## [EXERCISE REQUIREMENTS]
Your answer should be one number: how many lines of the data include the string "that"?

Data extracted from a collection
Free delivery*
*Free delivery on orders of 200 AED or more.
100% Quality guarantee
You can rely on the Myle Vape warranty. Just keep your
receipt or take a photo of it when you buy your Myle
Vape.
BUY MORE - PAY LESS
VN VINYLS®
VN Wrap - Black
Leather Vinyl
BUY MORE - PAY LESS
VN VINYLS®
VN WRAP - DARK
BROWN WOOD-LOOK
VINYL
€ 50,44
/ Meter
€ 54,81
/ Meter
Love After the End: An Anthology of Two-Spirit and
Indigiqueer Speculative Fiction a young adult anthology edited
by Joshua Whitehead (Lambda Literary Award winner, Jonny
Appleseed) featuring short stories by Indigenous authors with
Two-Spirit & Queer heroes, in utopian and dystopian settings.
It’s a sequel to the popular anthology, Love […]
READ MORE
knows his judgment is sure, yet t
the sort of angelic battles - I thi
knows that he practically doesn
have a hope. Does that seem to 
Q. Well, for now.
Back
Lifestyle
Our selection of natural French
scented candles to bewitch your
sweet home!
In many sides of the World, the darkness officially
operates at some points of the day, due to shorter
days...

==

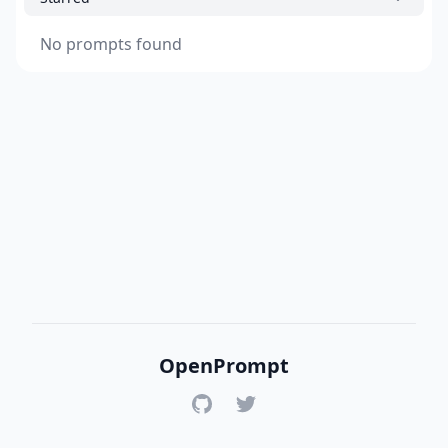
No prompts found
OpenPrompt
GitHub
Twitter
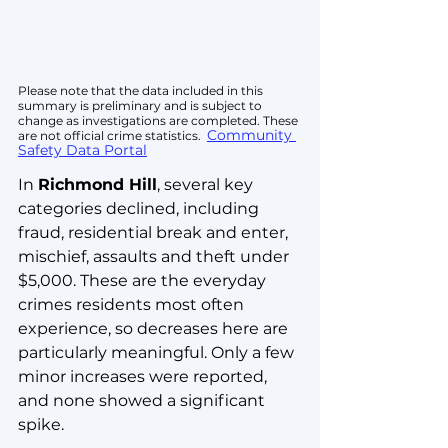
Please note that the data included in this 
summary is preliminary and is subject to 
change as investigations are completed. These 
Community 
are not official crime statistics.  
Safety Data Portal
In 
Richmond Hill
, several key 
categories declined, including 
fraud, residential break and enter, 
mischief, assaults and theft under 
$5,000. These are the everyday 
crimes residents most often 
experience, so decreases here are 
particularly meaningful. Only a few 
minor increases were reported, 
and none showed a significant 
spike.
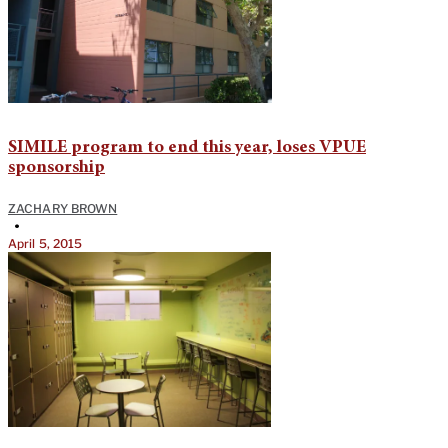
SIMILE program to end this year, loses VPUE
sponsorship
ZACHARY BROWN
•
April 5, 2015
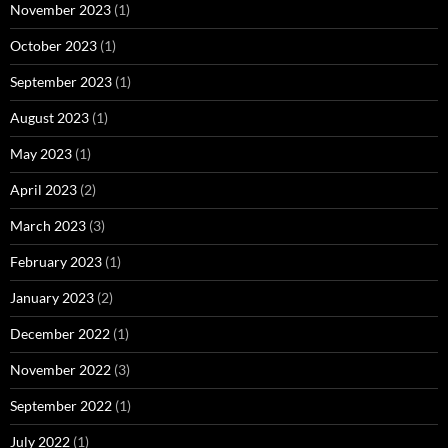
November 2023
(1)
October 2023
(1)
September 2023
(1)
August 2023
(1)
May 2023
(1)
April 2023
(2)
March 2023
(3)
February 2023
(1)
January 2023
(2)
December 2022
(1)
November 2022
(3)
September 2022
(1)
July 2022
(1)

## [RESPONSE TO THE TASK]
3